Since your maximum exponent is 15, that means the largest difference you can have between your dimmest areas and your brightest areas is only a factor of 2^15 = 32768. (I am neglecting non-normalized floating point values as those are uncommon.) Since your mantissa is 11 bits (note that this is lower than the precision of FX12), you can sample 2048 different positions from a texture map, but note that you'd want about 4-5 bits of subpixel precision, so you end up only being able to accurately sample a 256x256 texture.

FP24 = s16e7 = 17 mantissa bits, 7 exponent bits. This means your largest exponent is 63.

With such a large exponent, you can acheive differences in brightness of over 9.2 * 10^18! With 17 bits of mantissa, you can sample 2048x2048 textures and still have 4-5 bits of subpixel precision left over. Very well balanced.

FP32 = s23e8 = 24 mantissa bits, 8 exponent bits. This means your largest exponent is 127.

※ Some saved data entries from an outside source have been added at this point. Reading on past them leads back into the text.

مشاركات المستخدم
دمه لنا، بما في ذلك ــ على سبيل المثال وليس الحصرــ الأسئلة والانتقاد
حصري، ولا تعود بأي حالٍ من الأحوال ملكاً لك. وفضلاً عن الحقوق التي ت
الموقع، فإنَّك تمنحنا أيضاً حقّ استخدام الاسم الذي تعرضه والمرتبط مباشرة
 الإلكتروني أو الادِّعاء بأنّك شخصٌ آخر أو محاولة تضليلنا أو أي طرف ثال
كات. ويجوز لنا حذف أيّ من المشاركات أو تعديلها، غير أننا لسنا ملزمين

Now your range goes up to 1.7 * 10^38. Pretty much overkill compared to FP24. With 24 bits of mantissa, you could sample a 524288x524288 texture with 4-5 bits of subpixel precision. Again, overkill.

This doesn't mean that FP32 is bad. What it means is that FP32 is not likely to offer noticable improvements over FP24 on today's shaders. The jump from FP16 to FP24 is very large, because you are getting a large jump in precision and range. The difference from FP24 to FP32 is mostly in the precision... which was already sufficient to begin with.

This is it fellas, does not get any more straight up than this. Lets forget who offers what for a second and just look at..

1. The Straight Math of it all.

2. What games are actually using today and into the Future a couple years.

Looking at the facts of the math and the game engines out there.. what is the best solution?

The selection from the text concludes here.